**TASK GOAL**
For this exercise, copy all the data exactly and include none of the pictures.

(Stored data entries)
--- START ---
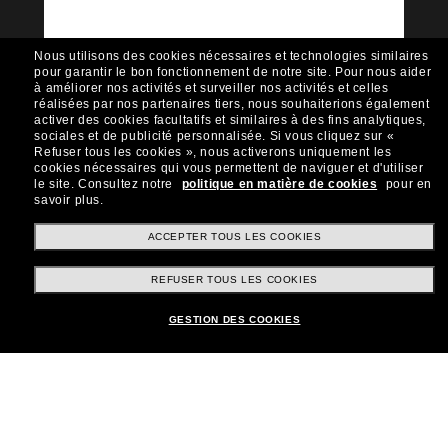
Sunglass Hut!
Envie de profiter d’événements VIP, de sélections
exclusives et d’offres comme 10 € de réduction*
Nous utilisons des cookies nécessaires et technologies similaires
sur votre prochain achat ? Abonnez-vous à notre
pour garantir le bon fonctionnement de notre site.
Pour nous aider
newsletter. *Les CGV s’appliquent.
à améliorer nos activités et surveiller nos activités et celles
réalisées par nos partenaires tiers, nous souhaiterions également
Sabonner!
activer des cookies facultatifs et similaires à des fins analytiques,
sociales et de publicité personnalisée.
Si vous cliquez sur «
Refuser tous les cookies », nous activerons uniquement les
cookies nécessaires qui vous permettent de naviguer et d'utiliser
le site.
Consultez notre
politique en matière de cookies
pour en
savoir plus.
Shopping en ligne
ACCEPTER TOUS LES COOKIES
REFUSER TOUS LES COOKIES
Brands
GESTION DES COOKIES
Informations
Service Client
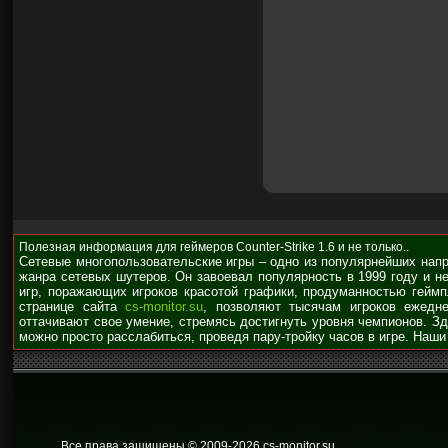
Полезная информация для геймеров Counter-Strike 1.6 и не только..
Сетевые многопользовательские игры – одно из популярнейших нап
жанра сетевых шутеров. Он завоевал популярность в 1999 году и н
игр, поражающих игроков красотой графики, продуманностью гейм
странице сайта
cs-monitor.su
, позволяют тысячам игроков ежедне
оттачивают свое умение, стремясь достигнуть уровня чемпионов. З
можно просто расслабиться, проведя пару-тройку часов в игре. Наши
Все права защищены © 2009
-2026 cs-monitor.su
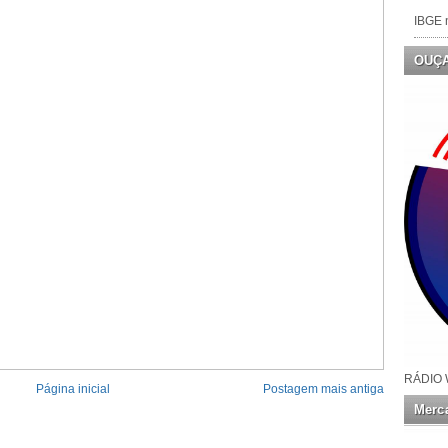
IBGE n
OUÇ
RÁDIO 
Página inicial
Postagem mais antiga
Merca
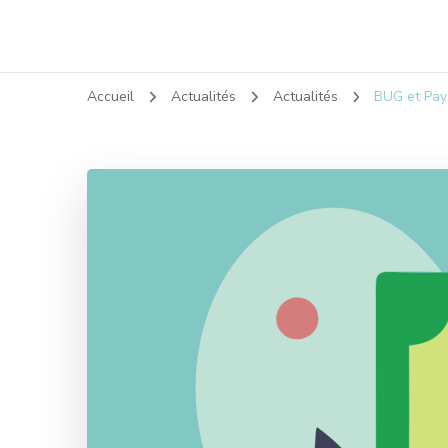
Accueil
Actualités
Actualités
BUG et Paye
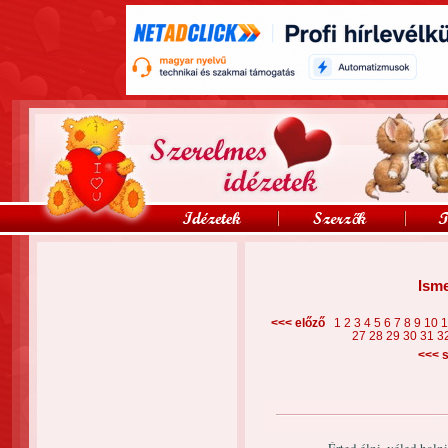
Isme
<<< előző
1
2
3
4
5
6
7
8
9
10
27
28
29
30
31
3
<<<
s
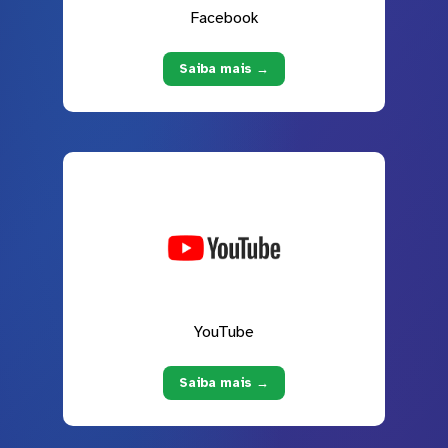
Facebook
Saiba mais →
YouTube
Saiba mais →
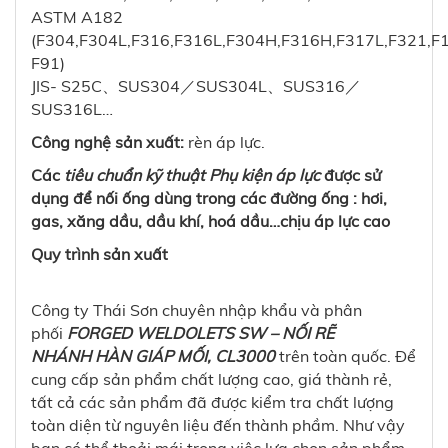
ASTM A182
(F304,F304L,F316,F316L,F304H,F316H,F317L,F321,F1
F91)
JIS- S25C、SUS304／SUS304L、SUS316／
SUS316L…
Công nghệ sản xuất:
rèn áp lực.
Các
tiêu chuẩn kỹ thuật Phụ kiện áp lực
được sử
dụng để nối ống dùng trong các đường ống : hơi,
gas, xăng dầu, dầu khí, hoá dầu…chịu áp lực cao
Quy trình sản xuất
Công ty Thái Sơn chuyên nhập khẩu và phân
phối
FORGED WELDOLETS SW – NỐI RẼ
NHÁNH HÀN GIÁP MỐI, CL3000
trên toàn quốc. Để
cung cấp sản phẩm chất lượng cao, giá thành rẻ,
tất cả các sản phẩm đã được kiểm tra chất lượng
toàn diện từ nguyên liệu đến thành phầm. Như vậy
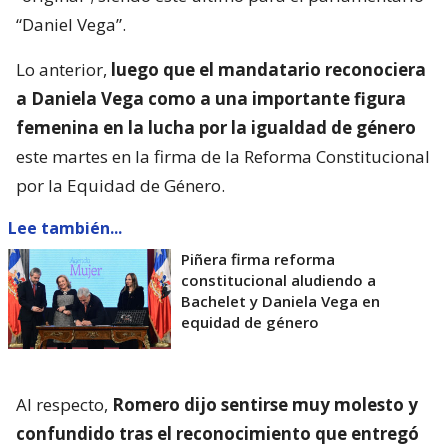
“Daniel Vega”.
Lo anterior,
luego que el mandatario reconociera
a Daniela Vega como a una importante figura
femenina en la lucha por la igualdad de género
este martes en la firma de la Reforma Constitucional
por la Equidad de Género.
Lee también...
Piñera firma reforma
constitucional aludiendo a
Bachelet y Daniela Vega en
equidad de género
Al respecto,
Romero dijo sentirse muy molesto y
confundido tras el reconocimiento que entregó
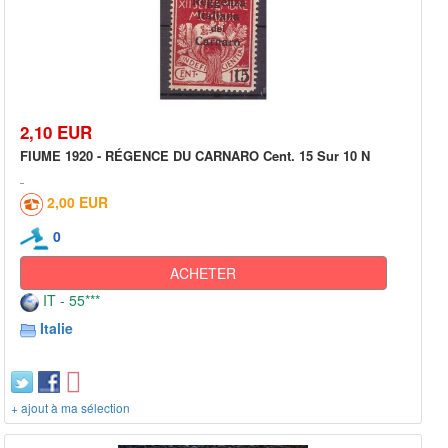
2,10 EUR
FIUME 1920 - RÉGENCE DU CARNARO Cent. 15 Sur 10 N
2,00 EUR
0
ACHETER
IT - 55***
Italie
+ ajout à ma sélection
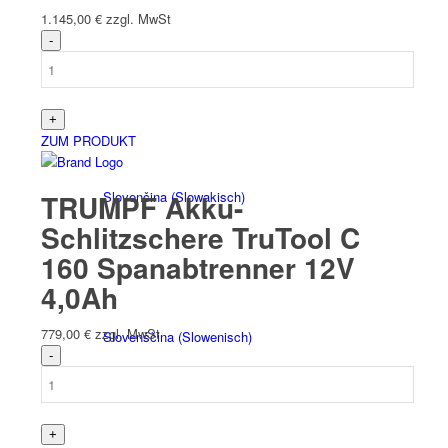
1.145,00
€
zzgl. MwSt
Italiano
(
Italienisch
)
ZUM PRODUKT
Slovenčina
(
Slowakisch
)
TRUMPF Akku-
Schlitzschere TruTool C
160 Spanabtrenner 12V
4,0Ah
779,00
€
zzgl. MwSt
Slovenščina
(
Slowenisch
)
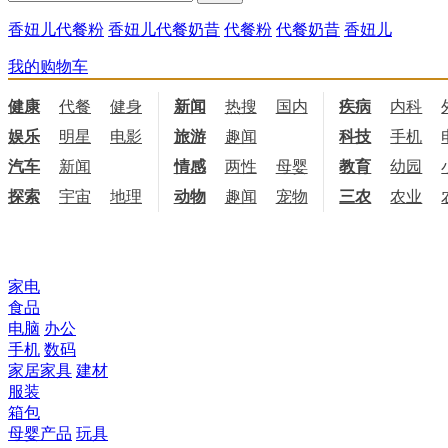
香妞儿代餐粉
香妞儿代餐奶昔
代餐粉
代餐奶昔
香妞儿
我的购物车
健康
代餐
健身
饮食
新闻
热搜
国内
国际
疾病
内科
娱乐
明星
电影
电视
旅游
趣闻
科技
手机
汽车
新闻
情感
两性
母婴
职场
教育
幼园
探索
宇宙
地理
天文
动物
趣闻
宠物
三农
农业
所有商品分类
家电
食品
电脑
办公
手机
数码
家居家具
建材
服装
箱包
母婴产品
玩具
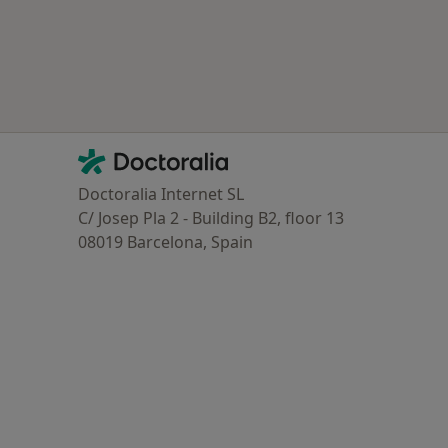
Contacto
Doctoralia - Homepage
Doctoralia Internet SL
C/ Josep Pla 2 - Building B2, floor 13
08019 Barcelona, Spain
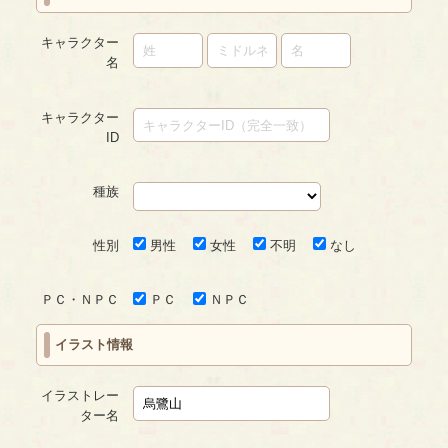
キャラクター
名
キャラクター
ID
種族
性別
男性
女性
不明
なし
ＰＣ・ＮＰＣ
ＰＣ
ＮＰＣ
イラスト情報
イラストレー
ター名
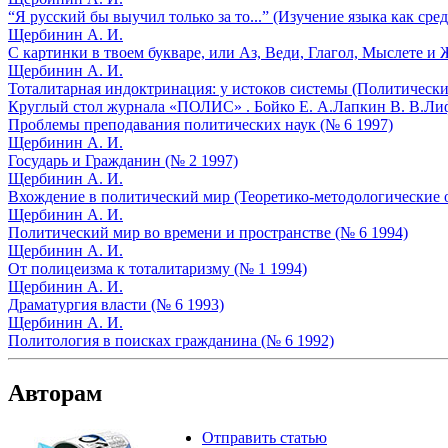
“Я русский бы выучил только за то...” (Изучение языка как ср
Щербинин А. И.
С картинки в твоем букваре, или Аз, Веди, Глагол, Мыслете и
Щербинин А. И.
Тоталитарная индоктринация: у истоков системы (Политически
Круглый стол журнала «ПОЛИС» .
Бойко Е. А.
Лапкин В. В.
Лиф
Проблемы преподавания политических наук (№ 6 1997)
Щербинин А. И.
Государь и Гражданин (№ 2 1997)
Щербинин А. И.
Вхождение в политический мир (Теоретико-методологические 
Щербинин А. И.
Политический мир во времени и пространстве (№ 6 1994)
Щербинин А. И.
От полицеизма к тоталитаризму (№ 1 1994)
Щербинин А. И.
Драматургия власти (№ 6 1993)
Щербинин А. И.
Политология в поисках гражданина (№ 6 1992)
Авторам
Отправить статью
--- END ---
**REPLY TO THE EXERCISE**
Sunglass Hut!
Envie de profiter d’événements VIP, de sélections
exclusives et d’offres comme 10 € de réduction*
Nous utilisons des cookies nécessaires et technologies similaires
sur votre prochain achat ? Abonnez-vous à notre
pour garantir le bon fonctionnement de notre site.
Pour nous aider
newsletter. *Les CGV s’appliquent.
à améliorer nos activités et surveiller nos activités et celles
réalisées par nos partenaires tiers, nous souhaiterions également
Sabonner!
activer des cookies facultatifs et similaires à des fins analytiques,
sociales et de publicité personnalisée.
Si vous cliquez sur «
Refuser tous les cookies », nous activerons uniquement les
cookies nécessaires qui vous permettent de naviguer et d'utiliser
le site.
Consultez notre
politique en matière de cookies
pour en
savoir plus.
Shopping en ligne
ACCEPTER TOUS LES COOKIES
REFUSER TOUS LES COOKIES
Brands
GESTION DES COOKIES
Informations
Service Client
Полезная информация для геймеров Counter-Strike 1.6 и не только..
Сетевые многопользовательские игры – одно из популярнейших нап
жанра сетевых шутеров. Он завоевал популярность в 1999 году и н
игр, поражающих игроков красотой графики, продуманностью гейм
странице сайта
cs-monitor.su
, позволяют тысячам игроков ежедне
оттачивают свое умение, стремясь достигнуть уровня чемпионов. З
можно просто расслабиться, проведя пару-тройку часов в игре. Наши
Все права защищены © 2009
-2026 cs-monitor.su
IBGE n
OUÇ
RÁDIO 
Página inicial
Postagem mais antiga
Merca
Accueil
Actualités
Actualités
BUG et Paye
Isme
<<< előző
1
2
3
4
5
6
7
8
9
10
27
28
29
30
31
3
<<<
s
Facebook
Saiba mais →
YouTube
Saiba mais →
ASTM A182
(F304,F304L,F316,F316L,F304H,F316H,F317L,F321,F1
F91)
JIS- S25C、SUS304／SUS304L、SUS316／
SUS316L…
Công nghệ sản xuất:
rèn áp lực.
Các
tiêu chuẩn kỹ thuật Phụ kiện áp lực
được sử
dụng để nối ống dùng trong các đường ống : hơi,
gas, xăng dầu, dầu khí, hoá dầu…chịu áp lực cao
Quy trình sản xuất
Công ty Thái Sơn chuyên nhập khẩu và phân
phối
FORGED WELDOLETS SW – NỐI RẼ
NHÁNH HÀN GIÁP MỐI, CL3000
trên toàn quốc. Để
cung cấp sản phẩm chất lượng cao, giá thành rẻ,
tất cả các sản phẩm đã được kiểm tra chất lượng
toàn diện từ nguyên liệu đến thành phầm. Như vậy
“Daniel Vega”.
Lo anterior,
luego que el mandatario reconociera
a Daniela Vega como a una importante figura
femenina en la lucha por la igualdad de género
este martes en la firma de la Reforma Constitucional
por la Equidad de Género.
Lee también...
Piñera firma reforma
constitucional aludiendo a
Bachelet y Daniela Vega en
equidad de género
Al respecto,
Romero dijo sentirse muy molesto y
confundido tras el reconocimiento que entregó
2,10 EUR
FIUME 1920 - RÉGENCE DU CARNARO Cent. 15 Sur 10 N
2,00 EUR
0
ACHETER
IT - 55***
Italie
+ ajout à ma sélection
1.145,00
€
zzgl. MwSt
Italiano
(
Italienisch
)
ZUM PRODUKT
Slovenčina
(
Slowakisch
)
TRUMPF Akku-
Schlitzschere TruTool C
160 Spanabtrenner 12V
4,0Ah
779,00
€
zzgl. MwSt
Slovenščina
(
Slowenisch
)
香妞儿代餐粉
香妞儿代餐奶昔
代餐粉
代餐奶昔
香妞儿
我的购物车
健康
代餐
健身
饮食
新闻
热搜
国内
国际
疾病
内科
娱乐
明星
电影
电视
旅游
趣闻
科技
手机
汽车
新闻
情感
两性
母婴
职场
教育
幼园
探索
宇宙
地理
天文
动物
趣闻
宠物
三农
农业
所有商品分类
家电
食品
电脑
办公
手机
数码
家居家具
建材
服装
箱包
母婴产品
玩具
Contacto
Doctoralia - Homepage
Doctoralia Internet SL
C/ Josep Pla 2 - Building B2, floor 13
08019 Barcelona, Spain
キャラクター
名
キャラクター
ID
種族
性別
男性
女性
不明
なし
ＰＣ・ＮＰＣ
ＰＣ
ＮＰＣ
イラスト情報
イラストレー
ター名
“Я русский бы выучил только за то...” (Изучение языка как ср
Щербинин А. И.
С картинки в твоем букваре, или Аз, Веди, Глагол, Мыслете и
Щербинин А. И.
Тоталитарная индоктринация: у истоков системы (Политически
Круглый стол журнала «ПОЛИС» .
Бойко Е. А.
Лапкин В. В.
Лиф
Проблемы преподавания политических наук (№ 6 1997)
Щербинин А. И.
Государь и Гражданин (№ 2 1997)
Щербинин А. И.
Вхождение в политический мир (Теоретико-методологические 
Щербинин А. И.
Политический мир во времени и пространстве (№ 6 1994)
Щербинин А. И.
От полицеизма к тоталитаризму (№ 1 1994)
Щербинин А. И.
Драматургия власти (№ 6 1993)
Щербинин А. И.
Политология в поисках гражданина (№ 6 1992)
Авторам
Отправить статью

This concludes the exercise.